System.Collections.Generic Dictionary Capacity, Hashing, and Collisions.

Somebody asked me a question how to set the initial capacity of System.Collections.Generic.Dictionary<K,V> if one knows that the Dictionary will contain 1000 entries.

The short answer

Dictionary<int,string> numbers = new Dictionary<int,string>(1000);

The long answer

Dictionary<K,V> is a generic type almost identical to the non-generic System.Collections.Hashtable. Both types are implemented as hashtables, but they are slightly different implementations. In particular, they use different algorithms to deal with collisions. Hashtable uses probing and Dictionary<K,V> uses chaining.

Probing means that when a collision is detected, the algorithm tries to store the new entry in the next free bucket. When a hashtable gets close to full (saturated), finding the next free bucket becomes difficult. For this reason, hashtables that use probing grow their size way before they get completely saturated to minimize collisions. In our Hashtable, the threshold of acceptable saturation is controlled by the loadFactor parameter the constructor, but this is a topic for another time. Hashtables using probing always have more buckets allocated than the number of entries they store.

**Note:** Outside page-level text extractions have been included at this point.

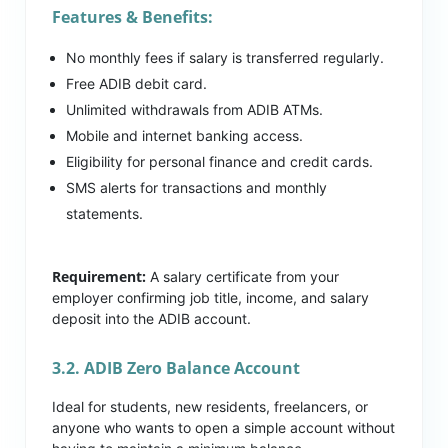
Features & Benefits:
No monthly fees if salary is transferred regularly.
Free ADIB debit card.
Unlimited withdrawals from ADIB ATMs.
Mobile and internet banking access.
Eligibility for personal finance and credit cards.
SMS alerts for transactions and monthly
statements.
Requirement:
A salary certificate from your
employer confirming job title, income, and salary
deposit into the ADIB account.
3.2. ADIB Zero Balance Account
Ideal for students, new residents, freelancers, or
anyone who wants to open a simple account without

Now, the interesting question is whether the capacity specifies the number of buckets we allocate or the algorithm is actually smarter. The good news is that we take the loadFactor into account when allocating the buckets. So, if you specify capacity of let’s say 1000, we actually allocate more buckets. In fact we allocate enough buckets to ensure that we don’t have to grow the number of buckets before more entries are added than the specified capacity.

Chaining means that all entries with the same hash code are stored in a list associated with one bucket corresponding to the hash code. Therefore the Dictionary<K,V> can be completely saturated, we don’t use loadFactor, and we simply take the next prime number after the capacity to determine how many buckets to allocate.